Impact of flavonoids on transepithelial electrical resistance in 16HBE14σ cell monolayers. Tight and polarized cell monolayers were treated apically with kaempferol (A), luteolin (B), and naringenin (C) at concentrations of 10, 30, and 50 μM. TEER was measured after 24, 48, and 72 h of incubation. Results were normalized to the TEER value measured before treatment (time 0 h). Graphs display mean values ± standard deviations (SD). Statistical significance compared to control was determined using a one-way ANOVA (* p < 0.05).

Figure 4

Changes in basal chloride current flowing through 16HBE14σ cell monolayers treated with 50 μM luteolin for 72 h.

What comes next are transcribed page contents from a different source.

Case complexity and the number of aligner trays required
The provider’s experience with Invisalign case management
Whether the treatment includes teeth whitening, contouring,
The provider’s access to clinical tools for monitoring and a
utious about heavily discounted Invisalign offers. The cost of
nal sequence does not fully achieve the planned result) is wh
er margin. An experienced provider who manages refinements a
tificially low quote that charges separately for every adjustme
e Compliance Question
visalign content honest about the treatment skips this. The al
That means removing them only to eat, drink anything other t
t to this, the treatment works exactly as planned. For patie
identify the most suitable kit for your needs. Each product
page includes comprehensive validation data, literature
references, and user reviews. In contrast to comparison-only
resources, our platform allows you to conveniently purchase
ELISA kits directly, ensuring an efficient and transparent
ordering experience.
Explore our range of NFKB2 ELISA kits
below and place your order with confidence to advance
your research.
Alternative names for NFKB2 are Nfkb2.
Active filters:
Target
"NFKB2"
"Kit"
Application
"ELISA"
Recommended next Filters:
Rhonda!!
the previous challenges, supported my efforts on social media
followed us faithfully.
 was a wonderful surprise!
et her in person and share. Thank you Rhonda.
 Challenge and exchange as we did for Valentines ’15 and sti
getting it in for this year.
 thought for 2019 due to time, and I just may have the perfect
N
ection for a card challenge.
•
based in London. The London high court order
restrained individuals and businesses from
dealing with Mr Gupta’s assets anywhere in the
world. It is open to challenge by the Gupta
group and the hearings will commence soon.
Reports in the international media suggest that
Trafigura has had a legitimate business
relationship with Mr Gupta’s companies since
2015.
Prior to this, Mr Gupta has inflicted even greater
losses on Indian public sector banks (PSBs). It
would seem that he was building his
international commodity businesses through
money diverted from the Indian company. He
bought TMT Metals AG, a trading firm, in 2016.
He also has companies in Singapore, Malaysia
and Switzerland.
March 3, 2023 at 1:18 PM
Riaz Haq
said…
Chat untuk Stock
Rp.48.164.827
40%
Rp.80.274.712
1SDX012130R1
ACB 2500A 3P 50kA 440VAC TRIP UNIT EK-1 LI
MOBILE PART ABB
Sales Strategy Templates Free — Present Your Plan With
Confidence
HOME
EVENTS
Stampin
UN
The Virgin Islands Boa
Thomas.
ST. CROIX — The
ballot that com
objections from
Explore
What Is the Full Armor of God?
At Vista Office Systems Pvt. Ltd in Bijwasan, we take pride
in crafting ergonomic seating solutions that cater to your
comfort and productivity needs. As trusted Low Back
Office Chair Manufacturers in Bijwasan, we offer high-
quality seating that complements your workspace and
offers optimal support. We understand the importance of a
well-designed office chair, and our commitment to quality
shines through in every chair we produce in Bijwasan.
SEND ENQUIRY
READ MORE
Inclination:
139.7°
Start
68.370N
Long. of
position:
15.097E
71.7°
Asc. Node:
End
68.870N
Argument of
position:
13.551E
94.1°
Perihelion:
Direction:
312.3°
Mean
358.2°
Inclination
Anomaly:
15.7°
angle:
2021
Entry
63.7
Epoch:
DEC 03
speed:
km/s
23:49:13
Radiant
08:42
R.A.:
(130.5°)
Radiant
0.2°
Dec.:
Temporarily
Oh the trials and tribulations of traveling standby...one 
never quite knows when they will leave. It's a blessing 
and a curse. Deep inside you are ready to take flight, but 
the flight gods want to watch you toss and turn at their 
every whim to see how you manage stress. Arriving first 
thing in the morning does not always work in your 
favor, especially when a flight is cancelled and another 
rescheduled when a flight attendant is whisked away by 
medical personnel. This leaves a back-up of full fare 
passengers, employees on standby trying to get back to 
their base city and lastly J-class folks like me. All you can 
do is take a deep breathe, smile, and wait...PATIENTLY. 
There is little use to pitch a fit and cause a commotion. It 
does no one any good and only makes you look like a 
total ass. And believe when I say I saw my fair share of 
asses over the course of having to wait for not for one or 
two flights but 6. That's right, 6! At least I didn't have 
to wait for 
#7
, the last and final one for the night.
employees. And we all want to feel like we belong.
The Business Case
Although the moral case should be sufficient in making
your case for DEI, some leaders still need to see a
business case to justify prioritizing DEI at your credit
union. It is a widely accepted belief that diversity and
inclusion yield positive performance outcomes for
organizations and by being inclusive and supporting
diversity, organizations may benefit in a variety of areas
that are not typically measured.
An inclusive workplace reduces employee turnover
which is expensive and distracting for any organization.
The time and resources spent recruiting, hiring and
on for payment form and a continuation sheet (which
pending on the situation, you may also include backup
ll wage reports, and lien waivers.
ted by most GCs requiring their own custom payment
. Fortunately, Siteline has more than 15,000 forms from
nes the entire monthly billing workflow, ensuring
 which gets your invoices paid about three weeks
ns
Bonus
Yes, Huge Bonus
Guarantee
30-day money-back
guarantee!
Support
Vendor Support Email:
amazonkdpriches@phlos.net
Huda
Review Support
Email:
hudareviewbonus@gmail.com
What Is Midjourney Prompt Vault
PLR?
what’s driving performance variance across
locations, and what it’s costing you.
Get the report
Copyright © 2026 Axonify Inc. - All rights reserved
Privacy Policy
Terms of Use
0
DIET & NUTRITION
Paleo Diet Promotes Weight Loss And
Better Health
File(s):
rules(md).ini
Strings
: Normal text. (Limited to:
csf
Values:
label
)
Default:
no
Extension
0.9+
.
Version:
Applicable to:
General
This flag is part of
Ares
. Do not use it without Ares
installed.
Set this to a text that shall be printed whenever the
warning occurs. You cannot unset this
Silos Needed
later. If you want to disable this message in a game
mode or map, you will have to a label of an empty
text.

Chloride current was measured in the Ussing chamber in basolateral to apical chloride gradient. The data are presented as mean ± standard deviations (SD).

Figure 5

The effect of specific ion channel modulators on short-circuit current. (A) short circuit current changes in non-treated 16HBE14σ cell monolayers. (B) short circuit current changes in luteolin treated 16HBE14σ cell monolayers. The modulators were added subsequently: amiloride (epithelial sodium channel ENaC inhibitor), forskolin (activator of cAMP-dependent CFTR current), Inh-172 (specific CFTR inhibitor), and ATP (to investigate purinergic calcium-dependent Cl⁻ transport). Data are presented as mean ± standard deviations (SD).